Margin loans should be short term. Investors should make an exit from investments made with borrowed cash quickly even if there is a loss. Otherwise, losses may mount along with repayment burden, dragging both investors and lenders into an abyss recovery from which seems impossible.
Managing Director of IDLC Securities Md. Saifuddin shared its strategy regarding margin loans in an interview with The FE.
At present, the yearly interest rate against margin loans is 15-17 per cent. The return of the equity market is lower than the interest rate. Hence, securing profits from investments to pay back loans is a challenge that intensifies as the repayment period is extended.
Market return was lower than interest rate even when it was in single digit. Pushing back loan repayment and recovery time is what drove the escalation of the market's negative equity to Tk 97 billion as of November last year.
IDLC Securities has avoided the burden of negative equity by assessing risk, quality of stocks and financial strength of customers before disbursing loans.
Even after doing so, when balances of margin accounts fell threatening the recovery of loans, the broker redesigned portfolios and executed forced sales in compliance with the margin rules.
Md. Saifuddin said IDLC Securities and its clients are not facing negative equity because of its cautious strategy in disbursing margin loans.

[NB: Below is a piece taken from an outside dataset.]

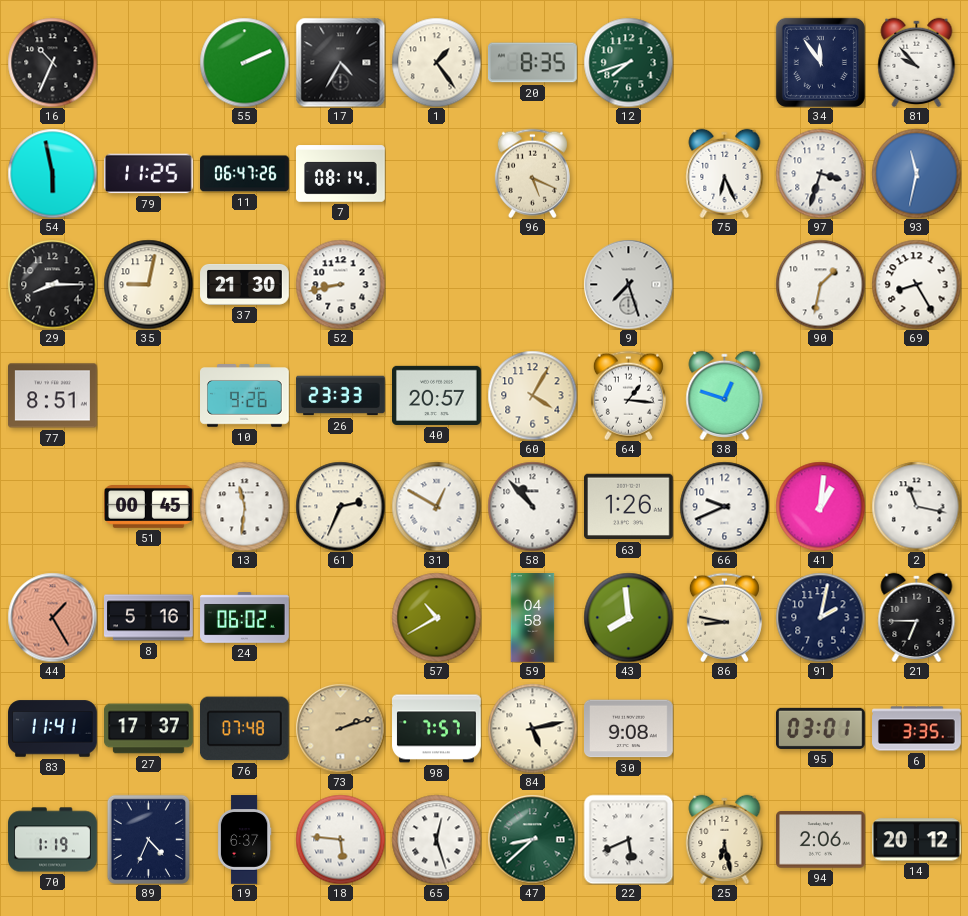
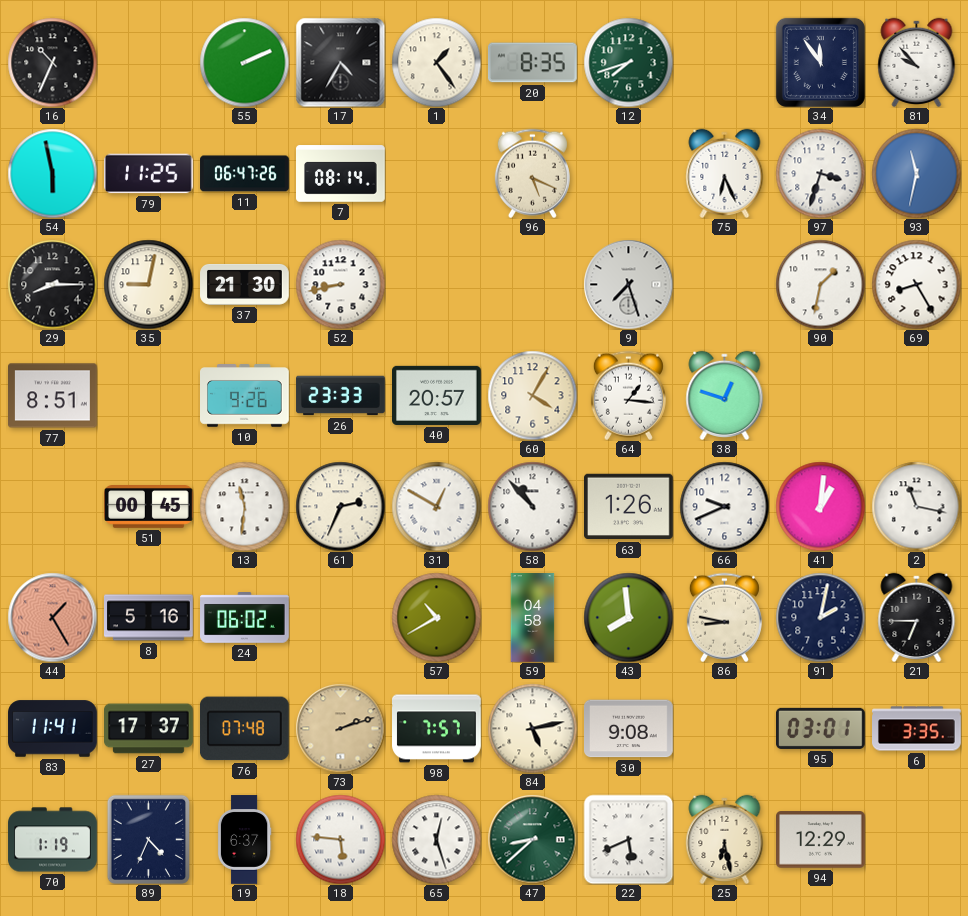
94: 2:06 -> 12:29
14: 20:12 -> none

It had an aggregate amount of margin loans of Tk 1 billion a year ago, which has been halved.
Mr Saifuddin said margin accounts handled by the broker witnessed erosion due to the persistent fall of the stock market.
"We counsel our clients and execute sales in margin accounts to rebalance the accounts. Now, they are in a better position compared to borrowers of other organisations.
"Margin loan is not a product for investment. It's a product to facilitate trading, which can be available for a month."
Negative equity was one of the reasons behind the 1930s global great depression. The world has learnt lessons from that.
Bangladesh's market, however, has been languishing in the grip of negative equity due to malpractices of stakeholders.
There is no scope of negative equity if relevant rules are followed.
The latest extended deadline for provisioning against negative equity and unrealised losses is January 31. Meanwhile, stockbrokers urged the securities regulator to extend the timeframe for provisioning to 2030.
The securities regulator has set a ratio of 1:0.8 for margin loans, meaning a stock broker can disburse maximum Tk 80 in loan against Tk 100 investment in a stock.
"Without assessing risks, many lenders disbursed margin loans aggressively. They ultimately put their organisation at risk," said the managing director of IDLC Securities.
Scope of influencing stock price
Clients are not allowed to inject borrowed money into a stock other than scrips selected by IDLC Securities based on its research.
Short-term loans can be misused to influence a specific stock price. That is why IDLC Securities refrains from providing loans when a large number of its clients intend to inject money into a particular stock.
"We don't want to facilitate any influence on stock price movement," Mr Saifuddin said, adding that margin rules should be amended addressing different matters, such as loan duration.
"Shareholders are the owners of equities but depositors are owners of the company's balance sheets," said the chief of IDLC Securities, emphasizing transparency and accountability.
The board of the company ensures autonomy of the management. "It holds a 360 degree discussion on the final proposals placed by managements."
This framework of accountability makes sure the benefits of the company, its shareholders and depositors, the MD said.
Evading losses
"The ultimate target is to create values for customers because no company can make profits without creating values," Saifuddin said.
IDLC Securities designs its investment portfolio through extensive research on possible risks and returns of stocks. Predictions on the money market and equity market are also taken into consideration.
The company also has sector-wise and stock-wise limits for investments in its own portfolios.
Referring to global market trends, Mr Saifuddin said that around 67 per cent traders make a profit when market performs well, while 97 per cent traders incur losses when market is bearish.
"We performed better in the context of the overall index return whereas many of our clients endured losses in investments that they made at their discretion," said the head of IDLC Securities.
Why are many others in peril?
There is no scope of negative equity if lenders follow the margin rules.
Most market operators have no risk management policy in disbursing margin loans. They disburse loans against any kind of marginable stocks.
Moreover, they find their hands tied when it comes to executing forced sales in line with the rules if they have disbursed loans to their directors or their family members or relatives.
"At one stage, they blame the regulator when they find the burden of negative equity unbearable."